Pour les planches à découper en plastique, vous utiliserez un désinfectant à base chlore, une solution d’eau de Javel et d’eau (une cuillère à soupe d’eau de Javel dans 3,8 litres d’eau a une durée de vie d’une semaine ou deux). Mais pour les planches à découper en bois, vous devez utiliser un désinfectant à base d’ammonium quaternaire plus disponible, par exemple une solution de Mr Propre et de l’eau (suivre les instructions de dilution sur l’étiquetage).

« Ceci parce que le chlore se lie très facilement aux matières organiques, comme le bois dans une planche à découper, qui neutralise ses propriétés antibactériennes », dit Chapman. « Les ammoniums quaternaires sont plus efficaces pour tuer les bactéries sur du bois ou autres surfaces organiques. »

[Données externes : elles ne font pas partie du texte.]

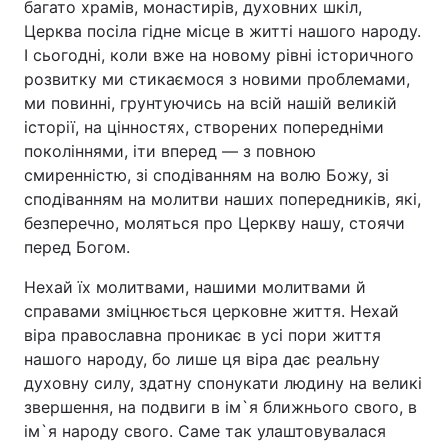
багато храмів, монастирів, духовних шкіл,
Церква посіла гідне місце в житті нашого народу.
І сьогодні, коли вже на новому рівні історичного
розвитку ми стикаємося з новими проблемами,
ми повинні, грунтуючись на всій нашій великій
історії, на цінностях, створених попередніми
поколіннями, іти вперед — з повною
смиренністю, зі сподіванням на волю Божу, зі
сподіванням на молитви наших попередників, які,
безперечно, моляться про Церкву нашу, стоячи
перед Богом.
Нехай їх молитвами, нашими молитвами й
справами зміцнюється церковне життя. Нехай
віра православна проникає в усі пори життя
нашого народу, бо лише ця віра дає реальну
духовну силу, здатну спонукати людину на великі
звершення, на подвиги в ім`я ближнього свого, в
ім`я народу свого. Саме так улаштовувалася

Il est intéressant de noter que vous devriez également désinfecter votre éponge/chiffon/ brosse de cuisine après l’avoir utilisé pour frotter le jus de poulet de votre planche à découper ou alors vous courez le risque de contamination de la prochaine chose que vous allez laver (ce qui est exactement le contraire de ce que vous essayez de faire).

La dernière étape du nettoyage de votre planche à découper est un point important, séchez là.

« Assurez-vous de mettre la planche à découper quelque part où l’air circule, de façon à la sécher complètement », dit Chapman. Les bactéries ont besoin d’humidité pour croître, et vous ne voulez pas leur donner un environnement accueillant.

« Historiquement, les bouchers utilisaient du sel sur leurs billots de boucher pour les empêcher de sentir mauvais », dit Chapman. « Cela a fonctionné parce que le sel attire l’humidité du bois et empêche la contamination bactérienne, qui est ce qui a causé l’odeur, même si à l’époque les bouchers ne savaient pas. »

Quand remplacer votre planche à découper

À un moment, le brossage et la désinfection pourraient ne plus être suffisants. Lorsque votre planche à découper a accumulé beaucoup d’anfractuosités profondes liées à des utilisations répétées, vous avez probablement besoin de la remplacer.

« Plus il y a des anfractuosités, et plus elles deviennent  grandes, plus la zone de la planche devient disponible pour emprisonner l’humidité et donner une place aux bactéries pour proliférer », dit Chapman.